Throughout the day we traveled from office to office telling our story and asking our members of Congress to join a working group, in progress, to draft an appropriations bill to allocate funding for CARA (Comprehensive Addiction and Recovery Act), section 108. CARA is a law that passed in 2016 which, among other things, seeks to utilize research to increase the understanding of pain, the discovery and development of therapies for chronic pain and the development of alternatives to opioids for effective pain treatments. Aides for Senator Diane Feinstein, Congresswomen Barbara Lee and Congresswomen Julia Brownley showed genuine concern and compassion. Wendell Primus, Health Policy Advisor to Leader Nancy Pelosi, also asked questions and strived to understand how he could help Americans, like me, struggling with invisible disabilities due to pain. Everyone showed an understanding and appreciation for the difficulties the journey to Washington D.C. from California had presented for me.
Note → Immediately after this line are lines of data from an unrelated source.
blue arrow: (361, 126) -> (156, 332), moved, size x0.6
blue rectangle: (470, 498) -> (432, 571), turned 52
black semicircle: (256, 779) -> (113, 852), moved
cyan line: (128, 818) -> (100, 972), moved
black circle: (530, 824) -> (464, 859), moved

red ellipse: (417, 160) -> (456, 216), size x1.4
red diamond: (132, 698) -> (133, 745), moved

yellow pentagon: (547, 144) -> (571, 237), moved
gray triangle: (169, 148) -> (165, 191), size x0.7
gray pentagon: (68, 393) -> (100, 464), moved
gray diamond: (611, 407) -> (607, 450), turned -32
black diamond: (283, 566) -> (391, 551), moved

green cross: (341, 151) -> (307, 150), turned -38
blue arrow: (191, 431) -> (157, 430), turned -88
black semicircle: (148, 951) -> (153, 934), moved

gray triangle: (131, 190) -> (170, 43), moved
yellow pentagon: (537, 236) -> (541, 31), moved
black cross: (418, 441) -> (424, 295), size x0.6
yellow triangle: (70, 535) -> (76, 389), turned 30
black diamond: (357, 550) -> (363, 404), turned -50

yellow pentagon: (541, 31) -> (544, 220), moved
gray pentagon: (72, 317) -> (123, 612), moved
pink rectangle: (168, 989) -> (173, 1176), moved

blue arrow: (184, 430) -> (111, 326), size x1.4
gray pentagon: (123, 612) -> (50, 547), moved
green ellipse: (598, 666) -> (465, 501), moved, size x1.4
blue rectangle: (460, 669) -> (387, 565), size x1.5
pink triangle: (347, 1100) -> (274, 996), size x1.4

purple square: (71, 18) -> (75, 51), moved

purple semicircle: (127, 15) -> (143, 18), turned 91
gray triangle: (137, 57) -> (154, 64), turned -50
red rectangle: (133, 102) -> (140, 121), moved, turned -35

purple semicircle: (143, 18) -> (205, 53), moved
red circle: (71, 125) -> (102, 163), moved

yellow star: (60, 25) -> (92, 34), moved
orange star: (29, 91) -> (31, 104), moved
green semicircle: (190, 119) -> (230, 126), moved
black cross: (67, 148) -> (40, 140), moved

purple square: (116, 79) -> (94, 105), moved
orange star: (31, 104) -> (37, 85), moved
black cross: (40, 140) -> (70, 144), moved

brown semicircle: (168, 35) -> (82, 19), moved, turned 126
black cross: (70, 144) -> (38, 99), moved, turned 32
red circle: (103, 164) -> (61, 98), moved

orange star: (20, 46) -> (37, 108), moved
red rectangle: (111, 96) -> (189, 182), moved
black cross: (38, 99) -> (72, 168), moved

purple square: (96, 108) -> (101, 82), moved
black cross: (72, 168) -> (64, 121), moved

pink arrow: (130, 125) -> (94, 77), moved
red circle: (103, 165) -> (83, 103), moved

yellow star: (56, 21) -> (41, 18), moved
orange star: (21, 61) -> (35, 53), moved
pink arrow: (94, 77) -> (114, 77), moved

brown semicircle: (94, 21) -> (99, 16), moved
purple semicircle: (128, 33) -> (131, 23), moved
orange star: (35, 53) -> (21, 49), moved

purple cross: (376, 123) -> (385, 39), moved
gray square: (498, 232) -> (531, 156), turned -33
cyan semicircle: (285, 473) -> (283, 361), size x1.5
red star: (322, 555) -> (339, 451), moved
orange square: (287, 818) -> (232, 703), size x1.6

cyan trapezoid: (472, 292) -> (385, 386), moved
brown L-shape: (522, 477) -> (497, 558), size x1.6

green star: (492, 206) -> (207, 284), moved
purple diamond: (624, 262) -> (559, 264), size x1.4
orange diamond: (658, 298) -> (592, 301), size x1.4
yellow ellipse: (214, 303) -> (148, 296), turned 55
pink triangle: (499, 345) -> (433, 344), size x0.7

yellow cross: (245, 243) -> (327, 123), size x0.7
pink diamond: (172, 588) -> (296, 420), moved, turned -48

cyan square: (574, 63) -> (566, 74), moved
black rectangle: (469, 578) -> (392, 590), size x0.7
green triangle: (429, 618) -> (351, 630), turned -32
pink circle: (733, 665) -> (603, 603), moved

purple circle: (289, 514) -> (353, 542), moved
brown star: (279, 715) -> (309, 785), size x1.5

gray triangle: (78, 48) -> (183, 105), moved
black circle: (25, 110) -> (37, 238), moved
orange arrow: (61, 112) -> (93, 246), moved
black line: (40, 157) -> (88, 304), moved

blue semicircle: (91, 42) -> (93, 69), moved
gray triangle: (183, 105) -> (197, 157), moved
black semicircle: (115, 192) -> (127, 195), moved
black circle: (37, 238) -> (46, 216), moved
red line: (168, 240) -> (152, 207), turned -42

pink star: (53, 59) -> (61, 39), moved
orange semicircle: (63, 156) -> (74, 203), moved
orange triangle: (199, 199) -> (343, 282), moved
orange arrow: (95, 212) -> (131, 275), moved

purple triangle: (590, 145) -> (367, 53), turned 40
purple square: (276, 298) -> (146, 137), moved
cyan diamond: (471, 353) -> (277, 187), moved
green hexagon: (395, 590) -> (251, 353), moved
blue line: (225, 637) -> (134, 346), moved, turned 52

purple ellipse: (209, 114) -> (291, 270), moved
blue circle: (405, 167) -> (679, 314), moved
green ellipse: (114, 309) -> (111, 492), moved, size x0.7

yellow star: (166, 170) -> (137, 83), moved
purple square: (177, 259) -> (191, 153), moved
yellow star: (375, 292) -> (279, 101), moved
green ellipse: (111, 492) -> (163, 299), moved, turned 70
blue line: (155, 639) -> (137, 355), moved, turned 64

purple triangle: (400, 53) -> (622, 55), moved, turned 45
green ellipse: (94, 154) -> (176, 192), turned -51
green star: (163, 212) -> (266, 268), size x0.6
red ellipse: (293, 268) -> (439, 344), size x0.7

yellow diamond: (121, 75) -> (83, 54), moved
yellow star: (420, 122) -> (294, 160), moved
After years of struggling, in what seemed like a dark cave hidden from the eyes of those in positions of power, I finally felt seen and heard!
Headache on the Hill (HOH) is only a single day of meetings each year, but it has lasting impact, even though it can take months, or even years, to see results. Since last February’s HOH event, continued follow-up with Congressional offices has had the following positive outcomes:
– In April, Rep. Peter Welch (VT), Rep. David McKinley (WV), Rep. Brendan Boyle (PA), Rep. Kathleen Rice (NY), Rep. Eleanor Holmes Norton (DC) and Rep. Elizabeth Esty (CT) submitted a letter to Chairman Tom Cole (OK) and Ranking Member Rosa DeLauro (CT) of the Subcommittee on Labor, Health and Human Services, Education and Related Agencies (LHHS). The letter called attention to the disproportionate level of funding that migraine and headache disorders currently receive in relation to their disease burden and requested that specific Report Language be included in the Fiscal Year 2018 bill that appropriates funding to the NIH.
– Senator Leahy’s (D-VT) office submitted the Department of Defense Fiscal Year 2018 appropriation request to renew “Chronic Migraine and Post-Traumatic Headaches” as an eligible topic area for Congressionally Directed Medical Research Programs (CDMRP). The addition of this topic area over the last six years has resulted in over $20 million dollars in research funding for headache disorders.
– Advocates are continuing to work with Senator Schatz (D-HI) and Congressman Welch’s (D-VT) offices on drafting and introducing an appropriations bill to accompany the STOP Pain Act of 2016.
I hope the interest shown by these Members of Congress, Congresswomen Eshoo and the aides with whom I met will enable them to convince more members of Congress of the urgency of our need. It is my desire that those of us with migraine, and other chronic pain conditions, won’t continue to suffer in vain.
In the meantime, I can’t help but be grateful for the Congressional staff and Representative Eshoo who allowed themselves to see my invisible disability and had the compassion to care.
Consider attending Headache on the Hill next year, and find out for yourself just how empowering a trip to Capitol Hill can be.